Nintendo World Championships might be my favorite multiplayer game in years, but the improvements for a potential sequel are obvious

When I first saw Nintendo World Championships: NES Edition, I didn’t think too highly of it. I thought it looked cheap, like a nostalgia-needling cash-grab. I thought that it seemed cynical. In hindsight, perhaps I am the cynical one for thinking that way: as detailed in my earlier preview of the retro package, there’s a lot more to it than first meets the eye.

Criticisms I initially had, like being annoyed that the package didn’t include the full versions of the NES games it featured, quickly melted away. It becomes clear that stuff isn’t included because it would be a distraction, in a way: this is a game about tiny challenges where every millisecond counts – not playing Zelda 1 start-to-finish. With that said, it’s obviously not entirely magnanimous on Nintendo’s part – these same games are available on Nintendo Switch Online, and they’d rather you to pay for a subscription.

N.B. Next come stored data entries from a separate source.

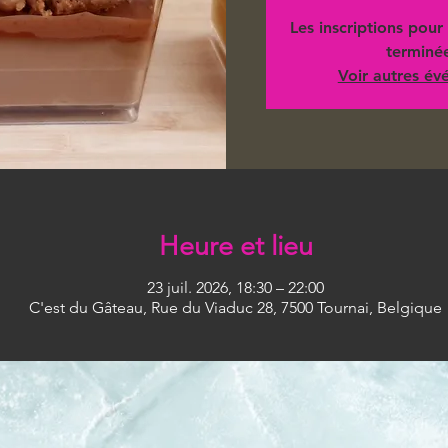
Les inscriptions pour 
terminé
Voir autres é
Heure et lieu
23 juil. 2026, 18:30 – 22:00
C'est du Gâteau, Rue du Viaduc 28, 7500 Tournai, Belgique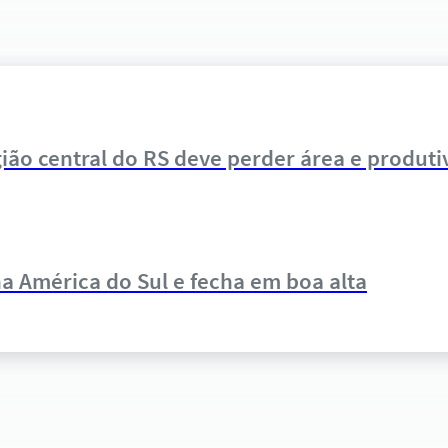
gião central do RS deve perder área e produti
a América do Sul e fecha em boa alta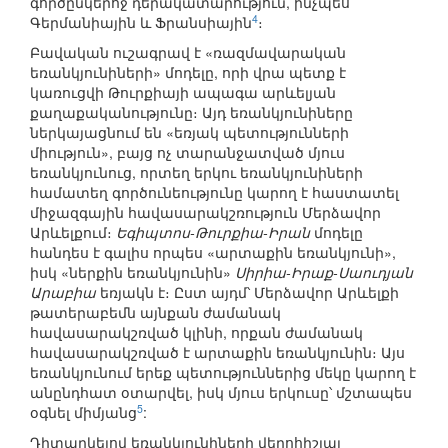
գործընկերոջ դերակատարություն, ինչպես
4
Գերմանիային և Ֆրանսիային
։
Բավական ուշագրավ է «ռազմավարական
եռանկյունիների» մոդելը, որի վրա պետք է
կառուցվի Թուրքիայի ապագա արևելյան
քաղաքականությունը։ Այդ եռանկյունիները
ներկայացնում են «եռյակ պետությունների
միություն», բայց ոչ տարանջատված մյուս
եռանկյունուց, որտեղ երկու եռանկյունիների
համատեղ գործունեությունը կարող է հաստատել
միջազգային հավասարակշռություն Մերձավոր
Արևելքում։
Եգիպտոս-Թուրքիա-Իրան
մոդելը
հանդես է գալիս որպես «արտաքին եռանկյունի»,
իսկ «ներքին եռանկյունին»
Սիրիա-Իրաք-Սաուդյան
Արաբիա
եռյակն է։ Ըստ այդմ՝ Մերձավոր Արևելքի
թատերաբեմն այնքան ժամանակ
հավասարակշռված կլինի, որքան ժամանակ
հավասարակշռված է արտաքին եռանկյունին։ Այս
եռանկյունում երեք պետություններից մեկը կարող է
անընդհատ օտարվել, իսկ մյուս երկուսը՝ մշտապես
5
օգնել միմյանց
:
Դիտարկելով եռանկյունիների վերոհիշյալ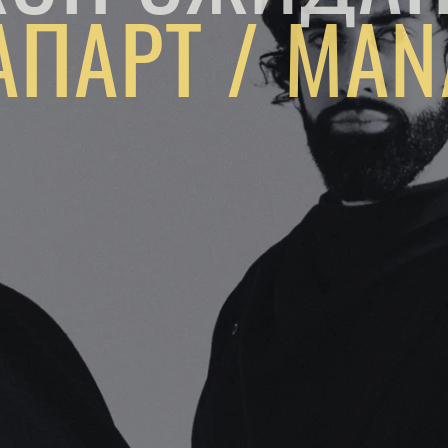
ПАРТ / MAN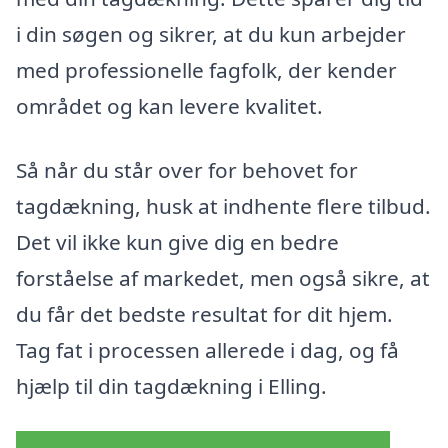
i din søgen og sikrer, at du kun arbejder
med professionelle fagfolk, der kender
området og kan levere kvalitet.
Så når du står over for behovet for
tagdækning, husk at indhente flere tilbud.
Det vil ikke kun give dig en bedre
forståelse af markedet, men også sikre, at
du får det bedste resultat for dit hjem.
Tag fat i processen allerede i dag, og få
hjælp til din tagdækning i Elling.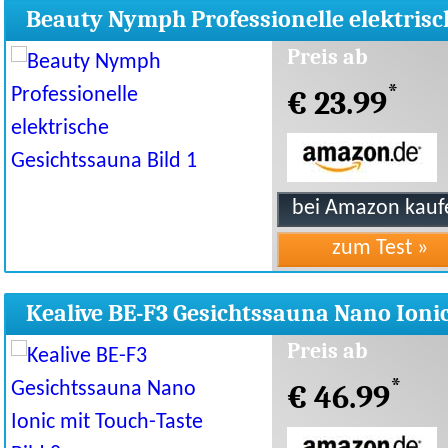
Beauty Nymph Professionelle elektrisc
Gesichtssauna
Preis ab
*
€ 23.99
Kealive BE-F3 Gesichtssauna Nano Ioni
mit Touch-Taste
Preis ab
*
€ 46.99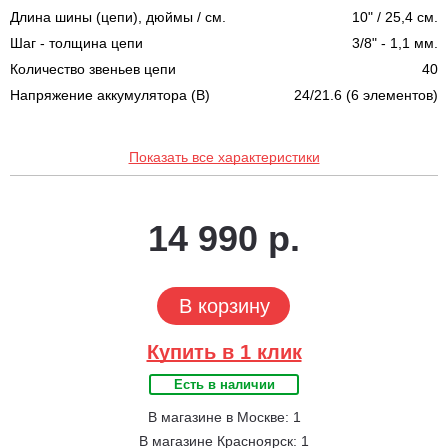
Длина шины (цепи), дюймы / см.
10" / 25,4 см.
Шаг - толщина цепи
3/8" - 1,1 мм.
Количество звеньев цепи
40
Напряжение аккумулятора (В)
24/21.6 (6 элементов)
Показать все характеристики
14 990 р.
В корзину
Купить в 1 клик
Есть в наличии
В магазине в Москве: 1
В магазине Красноярск: 1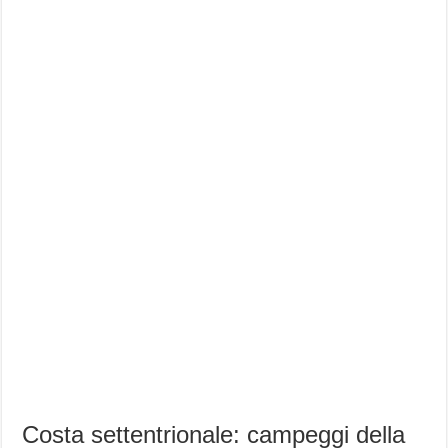
Costa settentrionale: campeggi della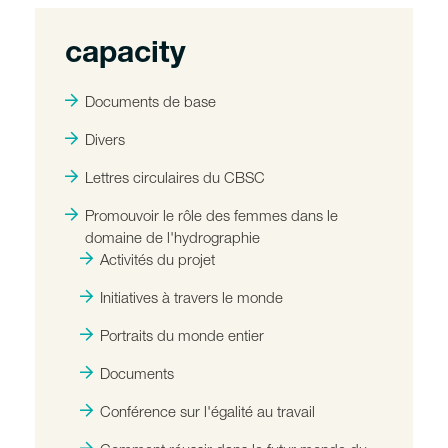
capacity
Documents de base
Divers
Lettres circulaires du CBSC
Promouvoir le rôle des femmes dans le
domaine de l'hydrographie
Activités du projet
Initiatives à travers le monde
Portraits du monde entier
Documents
Conférence sur l'égalité au travail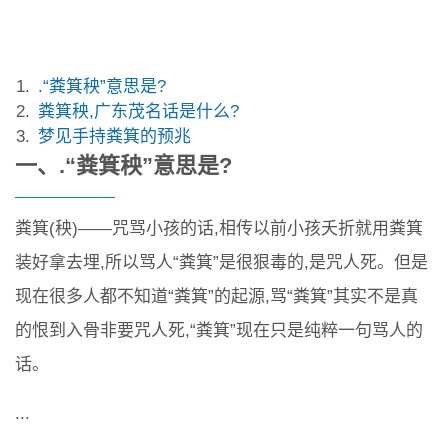
.“粪箕秧”意思是?
粪箕秧,广东茂名话是什么?
梦见手持粪箕的预兆
一、.“粪箕秧”意思是?
粪箕(秧)——咒骂小孩的话,相传以前小孩夭折就用粪箕
装好拿去埋,所以骂人“粪箕”是很狠毒的,是咒人死。但是
现在很多人都不知道“粪箕”的起源,骂“粪箕”其实不是真
的恨到入骨非要咒人死,“粪箕”现在只是纯粹一句骂人的
话。
...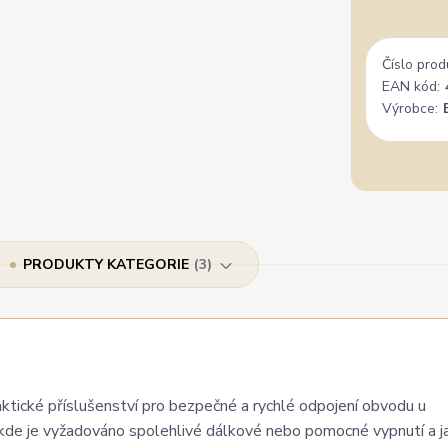
Číslo prod
EAN kód:
Výrobce:
PRODUKTY KATEGORIE
3
aktické příslušenství pro bezpečné a rychlé odpojení obvodu u
ch, kde je vyžadováno spolehlivé dálkové nebo pomocné vypnutí a 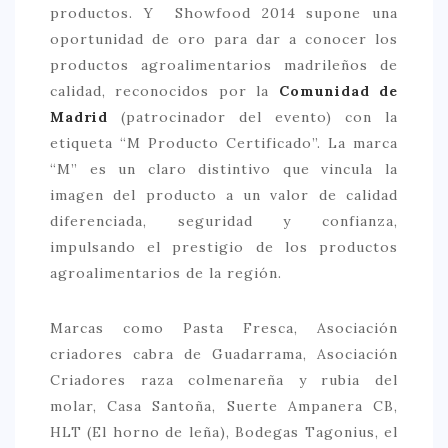
productos. Y Showfood 2014 supone una
CONTACTO
oportunidad de oro para dar a conocer los
productos agroalimentarios madrileños de
calidad, reconocidos por la
Comunidad de
Madrid
(patrocinador del evento) con la
etiqueta “M Producto Certificado”. La marca
“M” es un claro distintivo que vincula la
imagen del producto a un valor de calidad
diferenciada, seguridad y confianza,
impulsando el prestigio de los productos
agroalimentarios de la región.
Marcas como Pasta Fresca, Asociación
criadores cabra de Guadarrama, Asociación
Criadores raza colmenareña y rubia del
molar, Casa Santoña, Suerte Ampanera CB,
HLT (El horno de leña), Bodegas Tagonius, el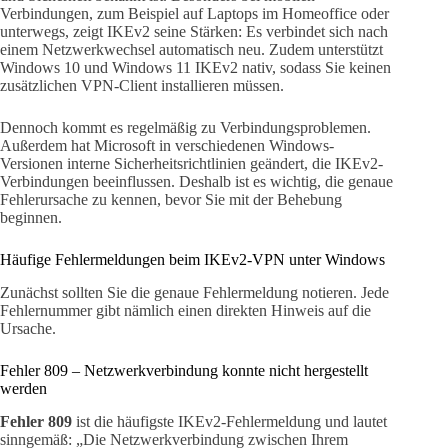
Verbindungen, zum Beispiel auf Laptops im Homeoffice oder
unterwegs, zeigt IKEv2 seine Stärken: Es verbindet sich nach
einem Netzwerkwechsel automatisch neu. Zudem unterstützt
Windows 10 und Windows 11 IKEv2 nativ, sodass Sie keinen
zusätzlichen VPN-Client installieren müssen.
Dennoch kommt es regelmäßig zu Verbindungsproblemen.
Außerdem hat Microsoft in verschiedenen Windows-
Versionen interne Sicherheitsrichtlinien geändert, die IKEv2-
Verbindungen beeinflussen. Deshalb ist es wichtig, die genaue
Fehlerursache zu kennen, bevor Sie mit der Behebung
beginnen.
Häufige Fehlermeldungen beim IKEv2-VPN unter Windows
Zunächst sollten Sie die genaue Fehlermeldung notieren. Jede
Fehlernummer gibt nämlich einen direkten Hinweis auf die
Ursache.
Fehler 809 – Netzwerkverbindung konnte nicht hergestellt
werden
Fehler 809
ist die häufigste IKEv2-Fehlermeldung und lautet
sinngemäß: „Die Netzwerkverbindung zwischen Ihrem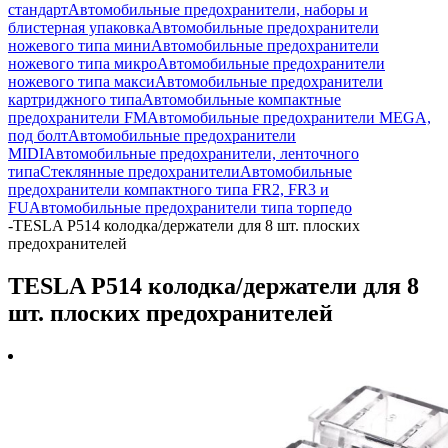
стандарт
Автомобильные предохранители, наборы и
блистерная упаковка
Автомобильные предохранители
ножевого типа мини
Автомобильные предохранители
ножевого типа микро
Автомобильные предохранители
ножевого типа макси
Автомобильные предохранители
картриджного типа
Автомобильные компактные
предохранители FM
Автомобильные предохранители MEGA,
под болт
Автомобильные предохранители
MIDI
Автомобильные предохранители, ленточного
типа
Стеклянные предохранители
Автомобильные
предохранители компактного типа FR2, FR3 и
FU
Автомобильные предохранители типа торпедо
-
TESLA P514 колодка/держатели для 8 шт. плоских
предохранителей
TESLA P514 колодка/держатели для 8
шт. плоских предохранителей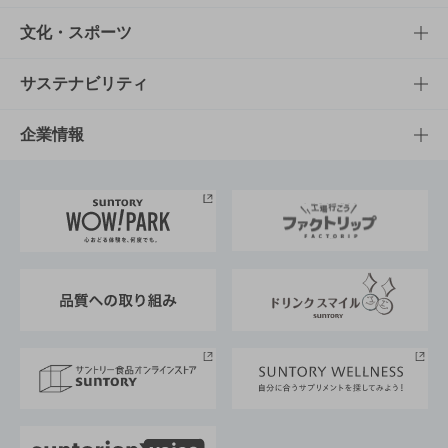
商品一覧
知る・楽しむTOP
文化・スポーツ
商品発売情報
キャンペーン
文化・スポーツTOP
サステナビリティ
栄養成分一覧
工場見学
サントリーホール
サステナビリティTOP
企業情報
お料理・お酒レシピ
サントリー美術館
トップメッセージ
企業情報TOP
地域情報
サントリーサンバーズ大阪
サントリーが考えるサステナビリティ経営
企業概要
東京サントリーサンゴリアス
ESG情報ポータル
グループ企業一覧
サントリースポーツ
サステナビリティストーリーズ
事業所一覧
採用情報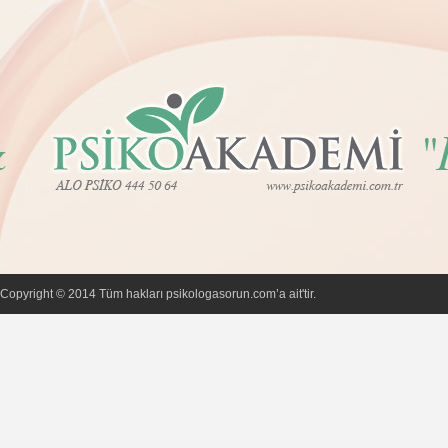
Copyright © 2014 Tüm hakları psikologasorun.com’a ait'tir.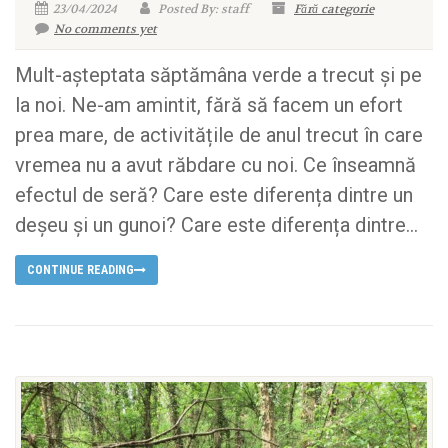
23/04/2024
Posted By: staff
Fără categorie
No comments yet
Mult-așteptata săptămâna verde a trecut și pe
la noi. Ne-am amintit, fără să facem un efort
prea mare, de activitățile de anul trecut în care
vremea nu a avut răbdare cu noi. Ce înseamnă
efectul de seră? Care este diferența dintre un
deșeu și un gunoi? Care este diferența dintre...
CONTINUE READING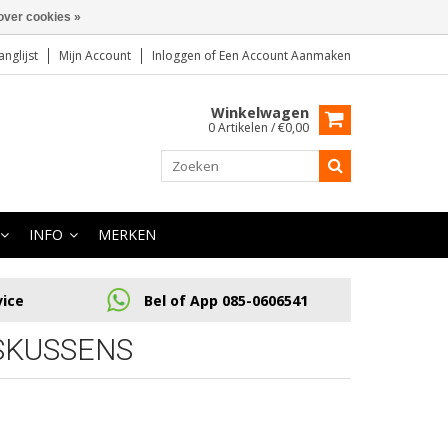
over cookies »
anglijst
Mijn Account
Inloggen
of
Een Account Aanmaken
Winkelwagen
0 Artikelen / €0,00
INFO
MERKEN
vice
Bel of App 085-0606541
SKUSSENS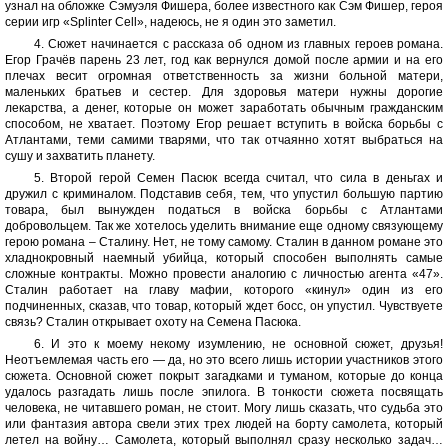
узнал на обложке Сэмуэля Фишера, более известного как Сэм Фишер, героя
серии игр «Splinter Cell», надеюсь, не я один это заметил.
4. Сюжет начинается с рассказа об одном из главных героев романа.
Егор Грачёв парень 23 лет, год как вернулся домой после армии и на его
плечах весит огромная ответственность за жизни больной матери,
маленьких братьев и сестер. Для здоровья матери нужны дорогие
лекарства, а денег, которые он может заработать обычным гражданским
способом, не хватает. Поэтому Егор решает вступить в войска борьбы с
Атлантами, теми самими тварями, что так отчаянно хотят выбраться на
сушу и захватить планету.
5. Второй герой Семен Пасюк всегда считал, что сила в деньгах и
дружил с криминалом. Подставив себя, тем, что упустил большую партию
товара, был вынужден податься в войска борьбы с Атлантами
добровольцем. Так же хотелось уделить внимание еще одному связующему
герою романа – Сталину. Нет, не тому самому. Сталин в данном романе это
хладнокровный наемный убийца, который способен выполнять самые
сложные контракты. Можно провести аналогию с личностью агента «47».
Сталин работает на главу мафии, которого «кинул» один из его
подчиненных, сказав, что товар, который ждет босс, он упустил. Чувствуете
связь? Сталин открывает охоту на Семена Пасюка.
6. И это к моему некому изумлению, не основной сюжет, друзья!
Неотъемлемая часть его — да, но это всего лишь истории участников этого
сюжета. Основной сюжет покрыт загадками и туманом, которые до конца
удалось разгадать лишь после эпилога. В тонкости сюжета посвящать
человека, не читавшего роман, не стоит. Могу лишь сказать, что судьба это
или фантазия автора свели этих трех людей на борту самолета, который
летел на войну… Самолета, который выполнял сразу несколько задач…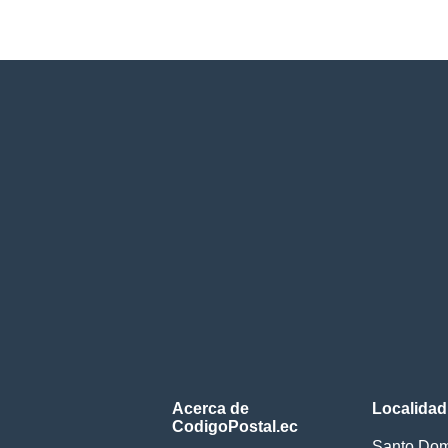
Acerca de
Localidad
CodigoPostal.ec
Santo Dom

But my point is, the package doesn’t feel incomplete.

Where NWC: NES Edition feels lacking, I suppose, is in the online element. You can see how the time trial nature and the multiplayer modes could really soar online and become a viral sensation, at least among those of us hurtling towards middle-aged desperate to show off our skills in 40-year-old games. Strangely, online is relatively anemic in this title. It’s come in for much criticism from critics for that, and it is deserved. It’s strange that even the leaderboarding is inferior to even something like Super Mario Maker.